Musadeq Sadeq  /  AP
Secondhand materials are displayed for sale on Monday in front of a shop outside the U.S. military base in Bagram, north of Kabul, Afghanistan. Computer storage devices stolen from the U.S. base and once widely available in shops are now scarce items.
updated 5/8/2006 9:46:48 PM ET 2006-05-09T01:46:48

Computer storage devices containing sensitive military information stolen from the U.S. base here and widely available in shops last month are now hard to find.

The U.S. military has increased security measures to prevent Afghan workers from slipping the small portable flash drives into their pockets in order to sell them to shops near the main American base in Afghanistan, a U.S. spokesman and shopkeepers said Monday.

One shopkeeper said Afghan workers on the Bagram base are now scrutinized carefully on their way out. “They even look in their shoes,” said the 40-year-old shopkeeper, who would only give his first name, Amruddin.
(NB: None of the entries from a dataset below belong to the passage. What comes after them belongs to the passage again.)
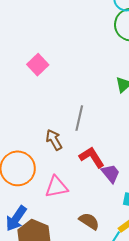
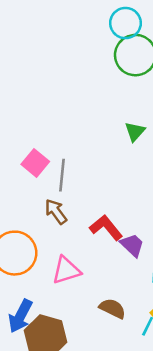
pink square: (38, 65) -> (35, 163), moved
gray line: (79, 118) -> (62, 175), moved

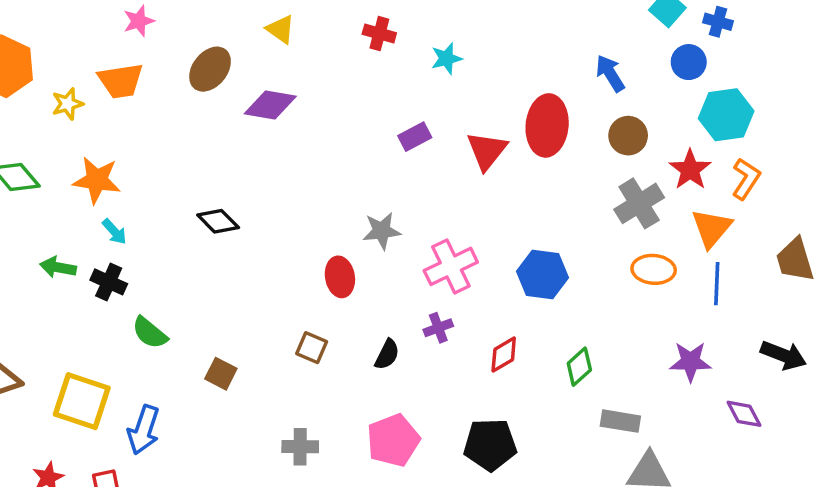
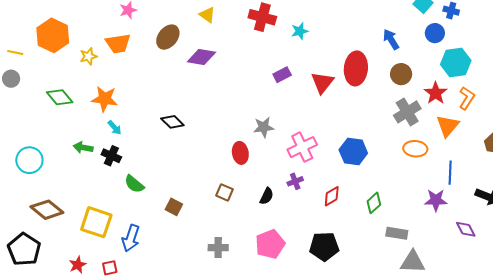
red cross: (379, 34) -> (262, 17), size x1.5
blue line: (717, 284) -> (450, 173), moved

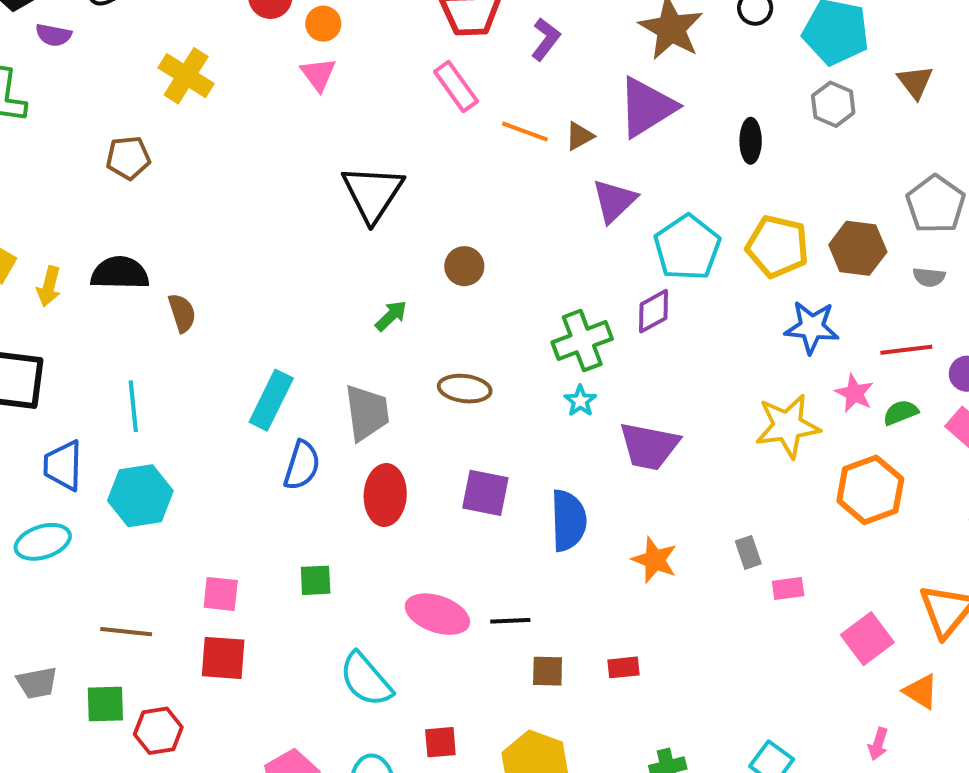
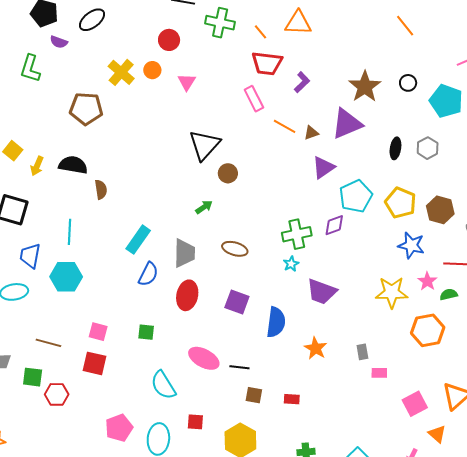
orange circle: (323, 24) -> (152, 70), moved
gray hexagon: (833, 104) -> (428, 148), moved
brown pentagon: (128, 158) -> (86, 109), size x1.5
brown circle: (464, 266) -> (228, 173), moved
In April, dozens of used flash drives were available in markets here. Drives viewed by The Associated Press had the Social Security numbers of hundreds of soldiers, including four generals, and lists of troops who completed nuclear, chemical and biological warfare training.

Maps, charts and intel
The Los Angeles Times, which broke the story, reported that some drives had classified military secrets, including maps, charts and intelligence reports concerning the Taliban and al-Qaida.

Soon after those stories, the military went from shop to shop and bought all the drives they could find, concentrating on the used devices, which would be more likely to contain military information. Most shopkeepers said Tuesday they no longer had any used drives for sale.

Lt. Col. Paul Fitzpatrick, a military spokesman, said the majority of the drives the military bought were unused or had unclassified information on them. He said the investigation into the thefts was ongoing.

The military now has measures in place to better protect the storage devices, particularly the ones with classified information on them, Fitzpatrick said. He would not provide specifics.

“Could there still be stuff out there? Yes, there could be,” he said, noting there were 2,000 Afghan employees on the U.S. base. “But we will continue to monitor the situation. Gray and black market business is common in this country.”

Shopkeepers said they still received goods from inside the U.S. base, but not at the rate they once did.

One shopkeeper, who gave his name as Mohammed Agha, showed the AP three used drives Monday that he said came from the base, though that was impossible to verify. One of the drives had no information on it, and the other two were password protected. Agha said that last month he had dozens of used drives.

‘Mouse keeps freezing’
Agha did, however, show the AP a brand new Toshiba laptop computer he said came from the base. It had most of its original packaging, and scrawled in black marker on the outside of the computer box was: “Mouse keeps freezing.” He would not let the AP review the hard drive.

Also available at Agha’s shop was a used iPod he said came from the base and telephone calling cards from AT&T that said “military exchange” on them.

Amruddin said shopkeepers “did a very good business” when the American soldiers came through to buy their goods last month. He said he hasn’t had a used flash drive to sell since.

“A few people still bring small things from the base, but not like before,” he said.